Treasury has been asked to tap funds held by Kenyans working and living abroad as an alternative financing source for development projects through diaspora bonds.

Kenya Diaspora Alliance (KDA) chairman Shem Ochuodho said the bonds would help the Treasury battling a deficit due to heavy spending and high borrowing rates to diversify sources of funding.

“It is an innovative way to tap the huge resources held by Kenyans in the diaspora,” said Mr Ochuodho.

Mr Ochuodho whose alliance says it represents 44 associations in different countries cited the massive resources required to build the Sh1.2 trillion Lamu Port-South Sudan-Ethiopia Transport (Lapsset) as a possible beneficiary of such bonds.

“Let Treasury build the buy-in for the bond,” he said.

Kenya has committed to borrowing billions of shillings to finance mega public infrastructure projects, including the ongoing construction of the standard gauge railway (SGR) line.

The country has in the past five years borrowed billions of shillings to finance power generation and road construction projects and recent forecasts indicate that the borrowings could soon take the debt load past 60 per cent of GDP.

Kenya issued its debut Eurobond in 2014, borrowing a total of $2.75 billion in the initial issue and a subsequent tap sale. In the wake of the successful Eurobond, the Government has said it is looking at various options for another sovereign bond, including interest-free Islamic bonds, known as sukuk, and yen-denominated debt instruments or samurai bonds.

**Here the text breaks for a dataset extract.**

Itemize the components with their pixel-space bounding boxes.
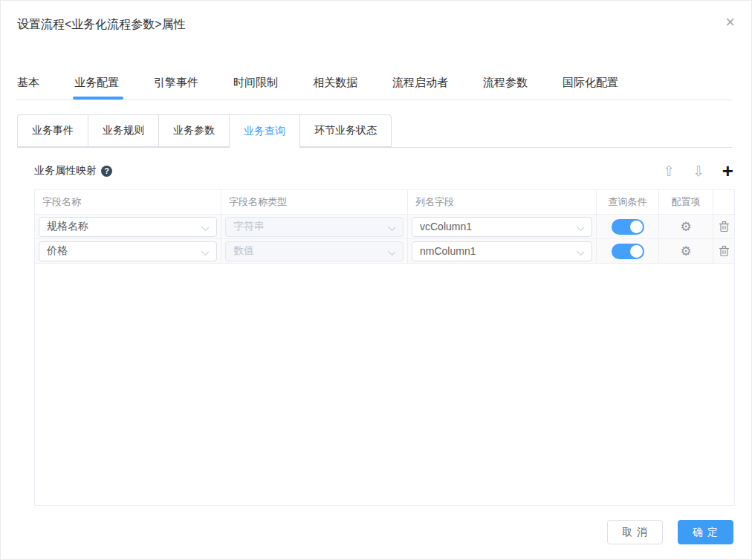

Treasury has in the past marketed infrastructure bonds to citizens living abroad but has not specifically issued a bond targeting the community.

Kenyans working and living abroad are now sending home four times more cash than a decade earlier, official statistics show, underlining the importance in growing national wealth.

Nearly Sh260.23 billion ($2.55 billion) was remitted by the diaspora community in 12 months through last August compared to Sh63.42 billion in the same period in 2008, data by the Central Bank of Kenya (CBK) indicates.